Like it or not, but this will require a local account. Even OpenWebAuth doesn’t grant you full local user write access, nor does it allow for drive-by, on-the-spot creation of full-blown local user accounts on any instance, regardless of registration of local user accounts is allowed or not. Like, you can’t just visit hub.netzgemeinde.eu and, within a split-second, have a local user account with the same login credentials as on lemy.lol and a nomadic clone of matcha_addict@lemy.lol so it’s the exact self-same Fediverse identity on Lemmy and Hubzilla.
So it’s either this. Immediate drive-by nomadic cloning of your logged-in Fediverse to any instance that you visit for the first time.
Or every Fediverse user must have a user account on every instance of every project out there, and their Fediverse identity must be nomadic everywhere and cloned to everywhere all the same.
Like, you register an account on lemy.lol. Simultaneously, the same account with the self-same credentials will be created on all other Fediverse instances out there. Immediately afterwards, whatever will contain your identity on Lemmy will automatically be cloned to all these other instances of everything. That way, you can immediately use all instances of all projects of the Fediverse just the same.

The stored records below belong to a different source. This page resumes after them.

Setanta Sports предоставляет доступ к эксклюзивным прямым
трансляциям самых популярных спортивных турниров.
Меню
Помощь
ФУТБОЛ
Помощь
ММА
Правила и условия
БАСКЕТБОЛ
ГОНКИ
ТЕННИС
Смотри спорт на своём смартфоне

Or the Fediverse has only one central login server which controls the credentials for all instances of everything out there. You don’t register with lemy.lol, you register with this central behemoth. And all tens of thousands of Fediverse instances connect to this central server for login credentials. And, again, your identity with all your data will have to be cloned and mirrored all across the Fediverse.

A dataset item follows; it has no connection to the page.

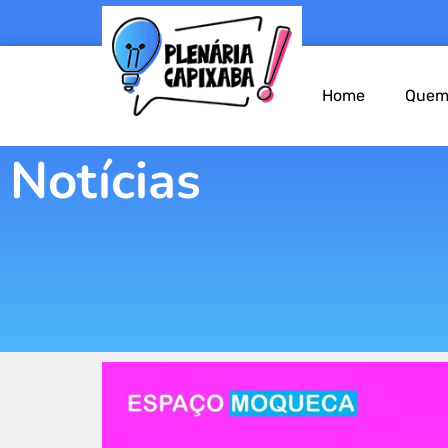
Home
Quem
Notícias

By the way, I’ve cloned Hubzilla and (streams) channels before. One channel from one server to one other server. This can take multiple minutes even with not so much content. Guess how long it’ll take to clone one identity container from one Lemmy instance to 20,000++ other instances out there.
Yeah sadly
My potential argument against it starts with asking where the credentials are stored for authenticating this identity.

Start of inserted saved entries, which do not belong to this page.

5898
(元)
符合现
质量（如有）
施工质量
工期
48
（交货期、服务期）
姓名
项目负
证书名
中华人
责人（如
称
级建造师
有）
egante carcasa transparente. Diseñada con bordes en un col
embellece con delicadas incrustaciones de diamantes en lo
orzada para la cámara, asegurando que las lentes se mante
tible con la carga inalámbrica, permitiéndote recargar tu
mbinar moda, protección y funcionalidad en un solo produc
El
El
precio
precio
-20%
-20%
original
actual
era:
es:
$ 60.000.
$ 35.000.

Currently the home instance stores the hashed password and performs authentication.
In a way, the identity “belongs to” the place that does authentication, which now happens to be the instance.
If identity is decoupled from an instance, that means authentication decouples from an instance.
If the identity “belongs to” the fediverse as a whole, then that means the fediverse as a whole has an authentication mechanism.
Unless we can come up with a distributed authentication mechanism, that means the fediverse as a whole has some authentication service, as in one, which means centralized.
This therefore breaks decentralization, unless the authentication is somehow handled in a distributed way. Maybe consensus or something on a hashed password? But if those hashed passwords are stored in a distributed manner, then you’d need a super long password to prevent rainbow table attacks on the passwords, given the hashed values would essentially be public information.
Maybe public keys are stored in a blockchain? I don’t know this is beyond me in the details.
But to summarize the problem at a data model level, an identity belongs to an instance, because the instance can authenticate them. If the identity now belongs to the whole fediverse, then the whole fediverse needs to be able to authenticate them, which if not handled correctly could lead to centralized authentication, centralized banning, censorship, reddit, etc.
That’s a solved problem from a technical perspective. Use OAuth. Just look at “sign in with google/facebook/github/etc”
Who is the OAuth provider in this case? The instance you sign up on? That’s already the case.
Yes, the instance you signed up on would be the identity provider
Then the identity still has a home.
I’ve implemented Oauth and you still have an identity provider.